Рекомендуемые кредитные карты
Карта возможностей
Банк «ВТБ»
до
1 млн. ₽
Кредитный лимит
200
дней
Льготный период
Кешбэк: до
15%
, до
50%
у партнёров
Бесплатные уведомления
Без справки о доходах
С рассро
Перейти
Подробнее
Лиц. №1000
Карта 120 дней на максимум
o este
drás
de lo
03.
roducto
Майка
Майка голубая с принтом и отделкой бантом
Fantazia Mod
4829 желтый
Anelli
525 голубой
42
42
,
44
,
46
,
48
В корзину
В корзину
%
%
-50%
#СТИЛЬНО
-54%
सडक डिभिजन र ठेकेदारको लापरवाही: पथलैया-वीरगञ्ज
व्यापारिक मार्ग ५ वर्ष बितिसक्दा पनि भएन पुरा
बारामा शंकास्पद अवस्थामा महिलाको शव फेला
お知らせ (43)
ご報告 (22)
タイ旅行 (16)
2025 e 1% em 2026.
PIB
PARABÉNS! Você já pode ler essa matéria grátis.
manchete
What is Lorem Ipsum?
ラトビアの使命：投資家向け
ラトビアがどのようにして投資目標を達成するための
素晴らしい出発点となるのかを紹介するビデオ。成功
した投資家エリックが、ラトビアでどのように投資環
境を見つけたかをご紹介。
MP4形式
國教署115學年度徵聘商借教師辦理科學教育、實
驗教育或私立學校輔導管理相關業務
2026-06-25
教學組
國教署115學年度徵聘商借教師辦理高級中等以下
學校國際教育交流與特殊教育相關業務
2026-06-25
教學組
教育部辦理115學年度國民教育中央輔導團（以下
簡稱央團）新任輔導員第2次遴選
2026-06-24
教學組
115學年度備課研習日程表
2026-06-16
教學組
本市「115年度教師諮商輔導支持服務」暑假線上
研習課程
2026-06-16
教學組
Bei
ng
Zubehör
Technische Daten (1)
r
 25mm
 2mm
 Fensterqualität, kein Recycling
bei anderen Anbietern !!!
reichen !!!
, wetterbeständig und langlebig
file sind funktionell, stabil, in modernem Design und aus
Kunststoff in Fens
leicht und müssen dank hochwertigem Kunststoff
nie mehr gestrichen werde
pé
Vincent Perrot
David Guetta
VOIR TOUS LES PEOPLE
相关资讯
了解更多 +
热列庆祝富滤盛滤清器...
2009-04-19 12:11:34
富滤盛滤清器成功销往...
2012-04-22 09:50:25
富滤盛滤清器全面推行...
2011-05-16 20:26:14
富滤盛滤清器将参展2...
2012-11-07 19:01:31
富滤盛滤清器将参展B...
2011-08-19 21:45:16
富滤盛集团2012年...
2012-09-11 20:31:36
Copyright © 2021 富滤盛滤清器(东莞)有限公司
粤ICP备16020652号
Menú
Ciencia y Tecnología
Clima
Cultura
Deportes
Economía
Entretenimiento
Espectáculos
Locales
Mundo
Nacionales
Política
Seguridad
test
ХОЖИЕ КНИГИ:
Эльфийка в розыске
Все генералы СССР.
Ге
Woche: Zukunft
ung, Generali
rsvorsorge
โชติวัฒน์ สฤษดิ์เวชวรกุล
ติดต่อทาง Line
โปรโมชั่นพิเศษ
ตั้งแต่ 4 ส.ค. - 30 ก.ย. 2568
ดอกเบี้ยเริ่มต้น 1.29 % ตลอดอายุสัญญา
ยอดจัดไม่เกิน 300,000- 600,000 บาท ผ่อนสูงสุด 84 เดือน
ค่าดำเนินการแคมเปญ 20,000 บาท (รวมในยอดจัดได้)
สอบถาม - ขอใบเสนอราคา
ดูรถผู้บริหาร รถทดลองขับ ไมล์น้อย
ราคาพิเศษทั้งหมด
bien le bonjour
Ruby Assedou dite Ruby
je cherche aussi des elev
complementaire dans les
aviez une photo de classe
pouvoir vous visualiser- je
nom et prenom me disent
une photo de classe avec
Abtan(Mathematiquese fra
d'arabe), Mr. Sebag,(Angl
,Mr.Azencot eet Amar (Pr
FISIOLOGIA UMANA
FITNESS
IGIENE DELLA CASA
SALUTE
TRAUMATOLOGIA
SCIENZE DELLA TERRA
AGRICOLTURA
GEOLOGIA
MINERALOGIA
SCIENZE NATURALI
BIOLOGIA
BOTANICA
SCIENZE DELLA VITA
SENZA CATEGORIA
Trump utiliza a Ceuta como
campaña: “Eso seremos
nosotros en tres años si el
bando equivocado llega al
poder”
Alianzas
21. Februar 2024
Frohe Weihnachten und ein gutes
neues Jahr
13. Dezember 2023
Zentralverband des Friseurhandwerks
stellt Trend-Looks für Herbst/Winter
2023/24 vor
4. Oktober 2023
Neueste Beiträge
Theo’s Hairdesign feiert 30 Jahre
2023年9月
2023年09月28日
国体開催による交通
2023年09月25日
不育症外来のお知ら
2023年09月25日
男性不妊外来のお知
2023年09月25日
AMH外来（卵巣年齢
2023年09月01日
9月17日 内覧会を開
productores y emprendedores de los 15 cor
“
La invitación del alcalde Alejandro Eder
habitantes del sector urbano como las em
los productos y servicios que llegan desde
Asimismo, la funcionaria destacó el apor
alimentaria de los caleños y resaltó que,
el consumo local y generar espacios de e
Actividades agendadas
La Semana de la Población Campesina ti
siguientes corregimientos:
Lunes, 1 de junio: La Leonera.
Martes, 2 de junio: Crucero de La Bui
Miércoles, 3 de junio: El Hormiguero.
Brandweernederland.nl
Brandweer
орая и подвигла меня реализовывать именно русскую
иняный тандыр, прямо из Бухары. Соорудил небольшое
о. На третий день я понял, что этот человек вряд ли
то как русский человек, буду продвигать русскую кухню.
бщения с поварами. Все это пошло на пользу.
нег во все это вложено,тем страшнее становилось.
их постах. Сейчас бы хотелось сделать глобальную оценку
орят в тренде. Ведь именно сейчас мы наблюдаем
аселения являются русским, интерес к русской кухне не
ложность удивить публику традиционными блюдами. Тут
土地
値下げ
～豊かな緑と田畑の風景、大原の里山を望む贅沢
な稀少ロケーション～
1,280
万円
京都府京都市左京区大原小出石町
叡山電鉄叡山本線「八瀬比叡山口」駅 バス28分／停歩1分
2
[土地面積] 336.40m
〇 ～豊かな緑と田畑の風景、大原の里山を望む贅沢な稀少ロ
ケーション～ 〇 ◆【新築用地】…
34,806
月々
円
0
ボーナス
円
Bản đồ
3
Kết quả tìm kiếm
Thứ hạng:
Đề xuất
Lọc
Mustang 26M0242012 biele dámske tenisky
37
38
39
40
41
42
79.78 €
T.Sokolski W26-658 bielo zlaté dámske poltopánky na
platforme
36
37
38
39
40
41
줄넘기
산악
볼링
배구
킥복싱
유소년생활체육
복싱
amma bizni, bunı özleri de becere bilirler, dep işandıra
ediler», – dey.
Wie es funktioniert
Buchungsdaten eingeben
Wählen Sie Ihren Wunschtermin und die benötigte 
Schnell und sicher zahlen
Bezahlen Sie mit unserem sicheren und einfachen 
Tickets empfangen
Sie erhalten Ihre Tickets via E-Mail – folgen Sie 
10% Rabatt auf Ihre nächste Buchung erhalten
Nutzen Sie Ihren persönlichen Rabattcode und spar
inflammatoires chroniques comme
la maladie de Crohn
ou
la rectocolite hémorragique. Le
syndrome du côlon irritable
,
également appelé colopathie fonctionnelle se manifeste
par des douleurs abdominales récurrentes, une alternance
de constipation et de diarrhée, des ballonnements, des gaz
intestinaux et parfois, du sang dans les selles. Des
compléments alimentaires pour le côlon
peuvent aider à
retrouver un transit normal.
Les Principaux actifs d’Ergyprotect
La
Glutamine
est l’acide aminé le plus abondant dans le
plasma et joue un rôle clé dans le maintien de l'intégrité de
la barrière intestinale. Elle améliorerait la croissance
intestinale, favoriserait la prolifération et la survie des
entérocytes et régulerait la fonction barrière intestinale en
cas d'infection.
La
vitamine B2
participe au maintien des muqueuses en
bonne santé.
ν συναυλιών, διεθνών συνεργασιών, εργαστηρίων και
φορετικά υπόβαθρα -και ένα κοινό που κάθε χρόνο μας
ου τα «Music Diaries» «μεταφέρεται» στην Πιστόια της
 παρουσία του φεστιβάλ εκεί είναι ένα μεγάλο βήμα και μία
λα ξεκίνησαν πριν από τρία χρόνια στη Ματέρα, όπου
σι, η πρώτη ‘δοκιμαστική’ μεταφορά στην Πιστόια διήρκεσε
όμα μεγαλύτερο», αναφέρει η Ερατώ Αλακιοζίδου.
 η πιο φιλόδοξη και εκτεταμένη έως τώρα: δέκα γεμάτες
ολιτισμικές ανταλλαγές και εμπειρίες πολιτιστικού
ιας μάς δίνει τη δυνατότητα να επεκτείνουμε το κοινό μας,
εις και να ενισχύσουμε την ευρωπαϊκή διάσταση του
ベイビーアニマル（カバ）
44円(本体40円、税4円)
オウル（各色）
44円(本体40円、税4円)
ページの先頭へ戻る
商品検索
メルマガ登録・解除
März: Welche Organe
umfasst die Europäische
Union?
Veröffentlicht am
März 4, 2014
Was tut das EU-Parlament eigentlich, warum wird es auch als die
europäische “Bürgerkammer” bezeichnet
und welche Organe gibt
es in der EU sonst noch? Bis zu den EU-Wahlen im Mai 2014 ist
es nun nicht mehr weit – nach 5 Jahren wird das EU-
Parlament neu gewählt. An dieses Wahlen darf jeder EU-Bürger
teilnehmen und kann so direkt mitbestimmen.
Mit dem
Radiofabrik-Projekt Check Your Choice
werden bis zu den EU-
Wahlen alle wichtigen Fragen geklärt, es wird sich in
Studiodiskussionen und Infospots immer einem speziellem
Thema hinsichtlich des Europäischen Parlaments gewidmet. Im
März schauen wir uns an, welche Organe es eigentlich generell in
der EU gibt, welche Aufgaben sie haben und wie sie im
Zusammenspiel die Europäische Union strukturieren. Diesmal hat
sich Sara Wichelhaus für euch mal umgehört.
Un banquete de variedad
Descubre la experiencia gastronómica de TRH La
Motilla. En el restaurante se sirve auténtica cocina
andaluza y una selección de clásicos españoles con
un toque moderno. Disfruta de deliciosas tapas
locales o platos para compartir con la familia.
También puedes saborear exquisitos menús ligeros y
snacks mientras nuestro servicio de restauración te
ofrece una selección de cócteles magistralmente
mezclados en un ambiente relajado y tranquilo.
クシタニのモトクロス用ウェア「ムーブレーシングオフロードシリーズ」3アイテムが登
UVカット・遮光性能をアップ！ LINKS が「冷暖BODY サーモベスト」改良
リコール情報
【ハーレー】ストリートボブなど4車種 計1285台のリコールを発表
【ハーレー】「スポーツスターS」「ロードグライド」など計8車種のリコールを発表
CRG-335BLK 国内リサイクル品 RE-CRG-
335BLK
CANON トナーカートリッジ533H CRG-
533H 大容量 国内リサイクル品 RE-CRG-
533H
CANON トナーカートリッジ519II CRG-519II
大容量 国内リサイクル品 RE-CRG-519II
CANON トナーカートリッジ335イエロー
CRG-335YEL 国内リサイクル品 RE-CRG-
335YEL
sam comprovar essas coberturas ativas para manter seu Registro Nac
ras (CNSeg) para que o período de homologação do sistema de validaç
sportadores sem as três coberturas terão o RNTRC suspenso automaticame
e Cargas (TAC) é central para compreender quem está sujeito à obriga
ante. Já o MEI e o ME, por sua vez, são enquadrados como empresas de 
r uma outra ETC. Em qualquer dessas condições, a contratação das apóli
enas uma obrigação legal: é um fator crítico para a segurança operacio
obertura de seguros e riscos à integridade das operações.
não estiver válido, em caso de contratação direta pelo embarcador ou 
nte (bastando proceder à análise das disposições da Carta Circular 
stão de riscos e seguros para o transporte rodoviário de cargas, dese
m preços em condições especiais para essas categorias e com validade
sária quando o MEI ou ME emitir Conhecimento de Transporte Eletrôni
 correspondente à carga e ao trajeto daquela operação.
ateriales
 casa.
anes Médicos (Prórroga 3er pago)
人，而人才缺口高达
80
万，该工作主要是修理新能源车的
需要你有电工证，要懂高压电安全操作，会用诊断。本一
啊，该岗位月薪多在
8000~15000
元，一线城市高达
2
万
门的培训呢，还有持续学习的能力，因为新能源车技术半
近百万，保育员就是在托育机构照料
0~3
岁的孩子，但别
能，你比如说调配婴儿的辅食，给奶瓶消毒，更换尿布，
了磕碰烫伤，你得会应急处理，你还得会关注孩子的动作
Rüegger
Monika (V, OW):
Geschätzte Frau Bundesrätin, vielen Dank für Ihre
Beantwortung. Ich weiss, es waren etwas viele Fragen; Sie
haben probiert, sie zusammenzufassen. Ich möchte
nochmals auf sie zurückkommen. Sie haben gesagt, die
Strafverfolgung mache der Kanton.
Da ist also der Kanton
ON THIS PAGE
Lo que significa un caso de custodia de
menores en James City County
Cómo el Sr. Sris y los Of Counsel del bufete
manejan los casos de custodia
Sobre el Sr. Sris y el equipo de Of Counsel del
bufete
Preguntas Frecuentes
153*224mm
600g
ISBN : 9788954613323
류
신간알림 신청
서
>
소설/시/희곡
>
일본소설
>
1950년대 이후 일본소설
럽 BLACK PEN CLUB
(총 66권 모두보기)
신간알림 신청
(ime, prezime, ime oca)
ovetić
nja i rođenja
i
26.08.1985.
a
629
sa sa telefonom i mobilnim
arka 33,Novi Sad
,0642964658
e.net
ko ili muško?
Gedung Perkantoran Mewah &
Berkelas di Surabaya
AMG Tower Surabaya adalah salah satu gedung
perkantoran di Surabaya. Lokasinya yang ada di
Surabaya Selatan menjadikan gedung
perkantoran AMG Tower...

★ ★ ★ ★ ★

What this task involves →
Everything from the first line of the entries above through the line with "ラトビアがどのようにして投資目標を達成するための" is to be reproduced exactly, and nothing else.

Written answer →
Рекомендуемые кредитные карты
Карта возможностей
Банк «ВТБ»
до
1 млн. ₽
Кредитный лимит
200
дней
Льготный период
Кешбэк: до
15%
, до
50%
у партнёров
Бесплатные уведомления
Без справки о доходах
С рассро
Перейти
Подробнее
Лиц. №1000
Карта 120 дней на максимум
o este
drás
de lo
03.
roducto
Майка
Майка голубая с принтом и отделкой бантом
Fantazia Mod
4829 желтый
Anelli
525 голубой
42
42
,
44
,
46
,
48
В корзину
В корзину
%
%
-50%
#СТИЛЬНО
-54%
सडक डिभिजन र ठेकेदारको लापरवाही: पथलैया-वीरगञ्ज
व्यापारिक मार्ग ५ वर्ष बितिसक्दा पनि भएन पुरा
बारामा शंकास्पद अवस्थामा महिलाको शव फेला
お知らせ (43)
ご報告 (22)
タイ旅行 (16)
2025 e 1% em 2026.
PIB
PARABÉNS! Você já pode ler essa matéria grátis.
manchete
What is Lorem Ipsum?
ラトビアの使命：投資家向け
ラトビアがどのようにして投資目標を達成するための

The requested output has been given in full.